したがって、品質管理や材料設計において、鋼中の大型介在物や微細析出物の種類、量、および、大きさを正確に評価することが重要である。
【0004】
鋼中介在物の評価技術としては、鋼材試料を溶解して介在物だけを抽出し評価する方法や、鋼材試料の断面を顕微鏡などで観察する方法などがよく知られている。介在物を抽出する方法としては、スライム法、酸分解法、ハロゲン溶解法、非水溶媒系電解法などがある。
スライム法は、塩化第一鉄(FeCl2)水溶液中で定電流電解を行って鋼材試料を溶解し、残渣を抽出するもので、数kgといった大量の試料を溶解できるので、代表性の高いデータが得られる方法として広く用いられている。しかし、試料を電解するだけでも数日〜数十日という極めて長い時間が必要となる。

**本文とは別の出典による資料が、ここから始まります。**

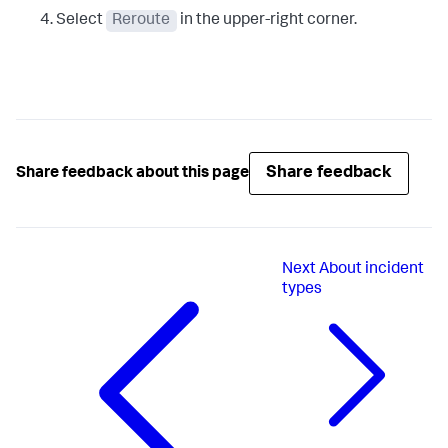
Select
Reroute
in the upper-right corner.
Share feedback
Share feedback about this page
Next
About incident
types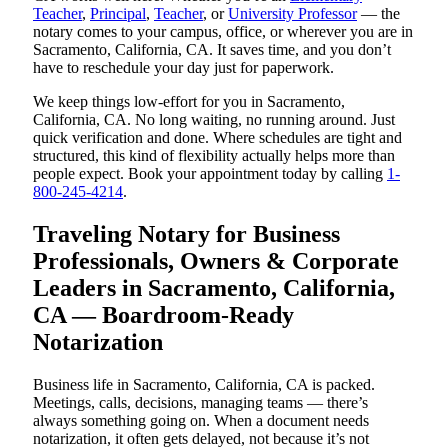
Teacher
,
Principal
,
Teacher
, or
University Professor
— the
notary comes to your campus, office, or wherever you are in
Sacramento, California, CA. It saves time, and you don’t
have to reschedule your day just for paperwork.
We keep things low-effort for you in Sacramento,
California, CA. No long waiting, no running around. Just
quick verification and done. Where schedules are tight and
structured, this kind of flexibility actually helps more than
people expect. Book your appointment today by calling
1-
800-245-4214
.
Traveling Notary for Business
Professionals, Owners & Corporate
Leaders in Sacramento, California,
CA — Boardroom-Ready
Notarization
Business life in Sacramento, California, CA is packed.
Meetings, calls, decisions, managing teams — there’s
always something going on. When a document needs
notarization, it often gets delayed, not because it’s not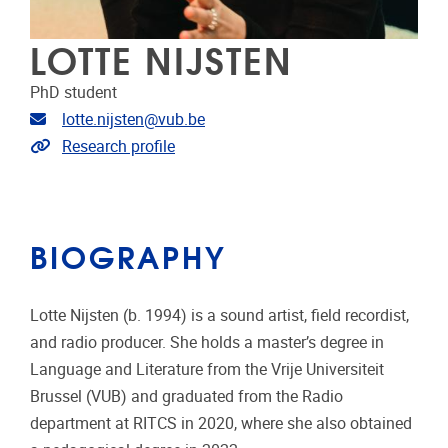
LOTTE NIJSTEN
PhD student
Email address
lotte.nijsten@vub.be
Link to CRIS
Research profile
BIOGRAPHY
Lotte Nijsten (b. 1994) is a sound artist, field recordist,
and radio producer. She holds a master’s degree in
Language and Literature from the Vrije Universiteit
Brussel (VUB) and graduated from the Radio
department at RITCS in 2020, where she also obtained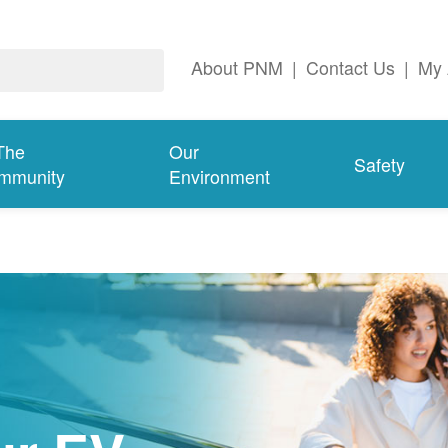
About PNM
|
Contact Us
|
My 
The
Our
Safety
mmunity
Environment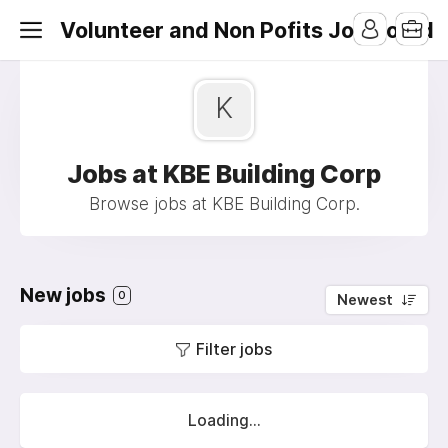
Volunteer and Non Pofits Job Board
K
Jobs at KBE Building Corp
Browse jobs at KBE Building Corp.
New jobs
0
Newest
Filter jobs
Loading...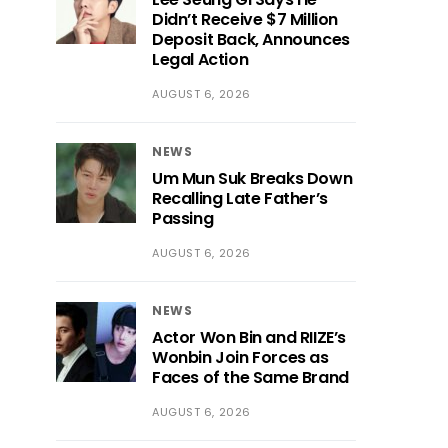
Didn’t Receive $7 Million
Deposit Back, Announces
Legal Action
AUGUST 6, 2026
NEWS
Um Mun Suk Breaks Down
Recalling Late Father’s
Passing
AUGUST 6, 2026
NEWS
Actor Won Bin and RIIZE’s
Wonbin Join Forces as
Faces of the Same Brand
AUGUST 6, 2026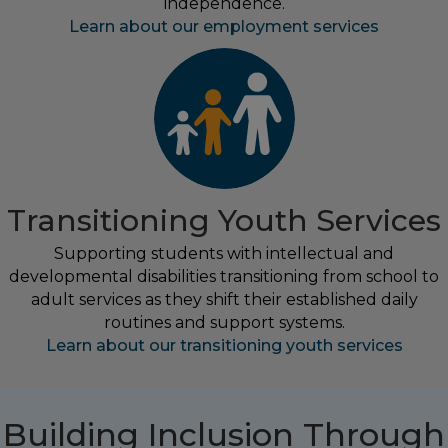
independence.
Learn about our employment services
Transitioning Youth Services
Supporting students with intellectual and
developmental disabilities transitioning from school to
adult services as they shift their established daily
routines and support systems.
Learn about our transitioning youth services
Building Inclusion Through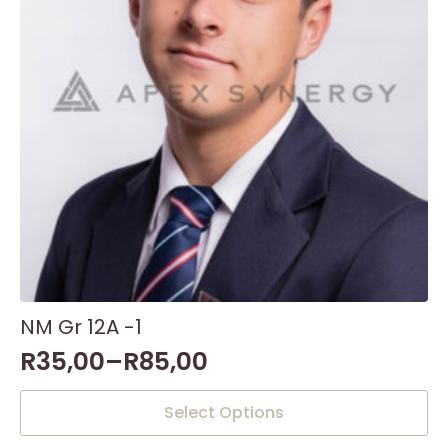
NM Gr 12A -1
R
35,00
–
R
85,00
This
Select Options
product
has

酸分解法やハロゲン溶解法は、酸の水溶液やヨウ素−メタノール混合溶液あるいは臭素−メタノール混合溶液中で鉄鋼試料の鉄マトリックスを溶解し、残渣として残る介在物を評価する方法である。これらの方法は、安定で大型な介在物の評価には適しているものの、化学的に不安定なものや微細なものは溶解してしまう恐れがある。
【0005】
これに対して、非水溶媒系定電位電解法(SPEED法)は、一度に溶解できる鉄鋼試料の量が1〜3g程度と少ないものの、介在物が溶媒中に溶解することによる組成やサイズの変化が起こりにくく、不安定な化合物でも安定に抽出できるという特長を有するため、鋼中介在物や析出物の評価方法として一般的な方法である。電解液としては、10体積%アセチルアセトン−1質量%テトラメチルアンモニウムクロライド(TMAC)−メタノール混合溶液、10質量%無水マレイン酸−1質量%TMAC−メタノール混合溶液、10体積%サリチル酸メチル−1質量%TMAC−メタノール混合溶液等が一般的に用いられている(例えば、非特許文献1参照)。
【0006】
上述の従来法により抽出した残渣の従来の評価方法としては、X線分析や、光学顕微鏡、走査電子顕微鏡(SEM)、透過電子顕微鏡(TEM)観察などが挙げられる。このうち、特に、ナノオーダーからサブミクロンの微細な粒子を評価する場合には、鋼材試料の極表層のみを電解などで溶解してレプリカ試料を作製して、TEM観察を行うことが一般的である。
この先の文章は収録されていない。